According to the CJEU press release of 22 November 2022:
"A Russian national who at the age of 16 developed a rare form of blood cancer is currently receiving treatment in the Netherlands. His medical treatment consists, inter alia, of the administration of medicinal cannabis for analgesic purposes. The use of medicinal cannabis is, however, not permitted in Russia.
That Russian national made a number of requests for asylum in the Netherlands, the last of which was rejected in 2020, and brought an action before the rechtbank Den Haag (District Court of the Hague) against the decision that had been taken to return him. He takes the view that he should be issued with a residence permit or, at the very least, his removal should be postponed on the ground that the treatment based on medicinal cannabis in the Netherlands is so essential to him that he would no longer be able to lead to a decent life if that treatment was discontinued.
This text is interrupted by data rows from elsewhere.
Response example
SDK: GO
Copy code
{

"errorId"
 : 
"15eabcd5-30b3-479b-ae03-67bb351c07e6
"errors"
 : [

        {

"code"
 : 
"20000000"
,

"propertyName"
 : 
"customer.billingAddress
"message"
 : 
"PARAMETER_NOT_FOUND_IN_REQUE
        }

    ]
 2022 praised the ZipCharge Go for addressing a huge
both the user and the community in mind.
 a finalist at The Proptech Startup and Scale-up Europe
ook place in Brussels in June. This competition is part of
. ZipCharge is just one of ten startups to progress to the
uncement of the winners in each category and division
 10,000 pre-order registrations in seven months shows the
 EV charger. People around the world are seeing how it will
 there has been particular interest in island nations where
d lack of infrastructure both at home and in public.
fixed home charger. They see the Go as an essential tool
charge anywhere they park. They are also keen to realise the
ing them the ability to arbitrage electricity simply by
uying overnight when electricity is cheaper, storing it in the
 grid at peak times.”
The District Court of the Hague decided to refer a question to the Court of Justice in order to understand, in essence, whether EU law precludes a return decision from being taken or a removal order from being made in such a situation.
In today’s judgment, the Court rules, in the light of its own case law and that of the European Court of Human Rights, that EU law precludes a Member State from adopting a return decision or removing a third-country national who is staying illegally and suffering from a serious illness, where there are substantial grounds for believing that returning that national would expose him or her, on account of appropriate care not being available in the receiving country, to a real risk of a rapid, significant and permanent increase in the pain caused by his or her illness.
That condition presupposes that it is established that (i) in the receiving country, the only effective analgesic treatment cannot be lawfully administered to him or her and (ii) the absence of such treatment would expose him or her to pain of such intensity that it would be contrary to human dignity in that it could cause him or her serious and irreversible psychological consequences, or even lead him or her to commit suicide.
As regards the criterion concerning a rapid increase, the Court clarifies that EU law precludes the increase in the pain of a third country national, if he or she is returned, having to be liable to occur within a period which is predetermined in the law of the Member State concerned in an absolute manner. If the Member States set a time limit, it must be purely indicative and it cannot exempt the competent national authority from an actual examination of the situation of the person concerned. As regards respect for the private life of the person concerned, which includes the medical treatment of a third country national, even where that national is staying illegally, the Court rules that the competent national authority may adopt a return decision or remove a third-country national only if it has taken into account that person’s state of health.
However, the fact that, if he or she were returned, the same treatment as administered to him or her in the Member State in whose territory he or she is staying illegally would no longer be available to that national and could, therefore, in particular, affect the development of his or her social relations in the receiving country, cannot, in itself, preclude the adoption of a return decision or a removal order in respect of that national, where the absence of such treatment in the receiving country does not expose him or her to a real risk of inhuman or degrading treatment."